Ahrefs internal links management comes down to two tools used consistently — Site Explorer for page-level investigation and Site Audit for sitewide fixes and opportunities. Run audits on a schedule, fix broken links and orphan pages first, then layer in new opportunities.

Frequently Asked Questions

What is the Internal Backlinks report in Ahrefs?

It's a report in Site Explorer showing all internal links pointing to a specific URL or domain. It displays source pages, anchor text, HTTP status, and dofollow or nofollow attributes. No full site crawl needed to access it.

What is the difference between Site Explorer and Site Audit for internal links?

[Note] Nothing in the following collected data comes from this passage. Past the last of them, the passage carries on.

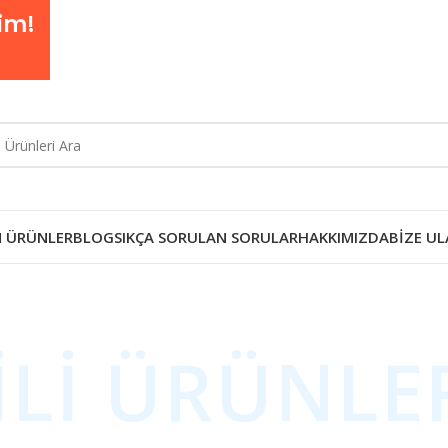
im!
 ÜRÜNLER
BLOG
SIKÇA SORULAN SORULAR
HAKKIMIZDA
BIZE UL
İLİ ÜRÜNLE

Site Explorer shows internal links for a specific URL or domain. Site Audit crawls your entire site and surfaces sitewide issues — broken links, orphan pages, nofollow links, and linking opportunities — across all pages at once.

How do I find orphan pages in Ahrefs?

Run a Site Audit crawl, go to the Links report, click the Issues tab, and look for "Orphan page (has no incoming internal links)." Sort by organic traffic to prioritise which pages to fix first.

Does Ahrefs find internal link opportunities automatically?

Yes. The Internal Link Opportunities report in Site Audit suggests which pages to connect based on their top keywords. It also shows the exact passage of text where the link should be added.

Do nofollow internal links pass PageRank?

No. Nofollow internal links block both crawling and PageRank transfer. Use Site Audit's All Issues report to find them and remove the nofollow attribute where it isn't intentional.